Your instructions >> The lines to copy from the data below are those that hold the string "dramatically".

*** Opening of The records ***

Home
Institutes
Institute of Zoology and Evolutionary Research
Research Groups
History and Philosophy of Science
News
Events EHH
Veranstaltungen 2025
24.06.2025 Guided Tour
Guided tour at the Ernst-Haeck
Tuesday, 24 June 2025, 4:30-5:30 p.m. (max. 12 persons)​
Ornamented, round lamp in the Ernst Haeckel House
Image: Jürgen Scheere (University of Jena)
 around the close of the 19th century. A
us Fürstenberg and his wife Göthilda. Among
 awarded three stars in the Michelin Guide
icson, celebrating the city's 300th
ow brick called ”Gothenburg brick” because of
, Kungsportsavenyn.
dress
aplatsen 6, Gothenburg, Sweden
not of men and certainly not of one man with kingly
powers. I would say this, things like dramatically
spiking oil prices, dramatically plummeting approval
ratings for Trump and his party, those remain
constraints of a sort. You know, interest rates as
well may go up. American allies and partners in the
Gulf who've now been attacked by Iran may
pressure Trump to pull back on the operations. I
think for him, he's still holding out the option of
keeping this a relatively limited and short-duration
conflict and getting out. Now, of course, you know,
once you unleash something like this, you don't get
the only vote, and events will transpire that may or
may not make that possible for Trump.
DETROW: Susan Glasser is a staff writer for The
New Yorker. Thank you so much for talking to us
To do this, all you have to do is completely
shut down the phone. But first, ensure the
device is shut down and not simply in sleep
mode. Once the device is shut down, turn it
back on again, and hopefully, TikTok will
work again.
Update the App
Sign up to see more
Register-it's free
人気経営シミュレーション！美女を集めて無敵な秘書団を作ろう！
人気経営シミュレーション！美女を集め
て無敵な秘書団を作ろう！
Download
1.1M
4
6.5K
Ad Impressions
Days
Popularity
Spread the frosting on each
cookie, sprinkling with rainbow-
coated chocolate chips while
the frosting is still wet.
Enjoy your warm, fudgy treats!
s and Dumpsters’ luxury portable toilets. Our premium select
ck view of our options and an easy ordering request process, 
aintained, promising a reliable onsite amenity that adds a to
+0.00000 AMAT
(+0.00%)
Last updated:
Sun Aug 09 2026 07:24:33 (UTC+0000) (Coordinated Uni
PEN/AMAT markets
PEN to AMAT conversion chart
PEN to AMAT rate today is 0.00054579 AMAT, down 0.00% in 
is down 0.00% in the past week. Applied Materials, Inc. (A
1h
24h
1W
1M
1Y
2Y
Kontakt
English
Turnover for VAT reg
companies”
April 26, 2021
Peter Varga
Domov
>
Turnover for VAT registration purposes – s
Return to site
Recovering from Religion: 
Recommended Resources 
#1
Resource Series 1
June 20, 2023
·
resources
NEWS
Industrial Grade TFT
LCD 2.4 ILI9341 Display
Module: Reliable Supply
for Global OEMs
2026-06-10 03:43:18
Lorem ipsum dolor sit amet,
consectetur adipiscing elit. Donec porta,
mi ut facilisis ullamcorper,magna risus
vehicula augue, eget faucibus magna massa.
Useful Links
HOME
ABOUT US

*** Close of The records ***

Output for this exercise >>
powers. I would say this, things like dramatically
spiking oil prices, dramatically plummeting approval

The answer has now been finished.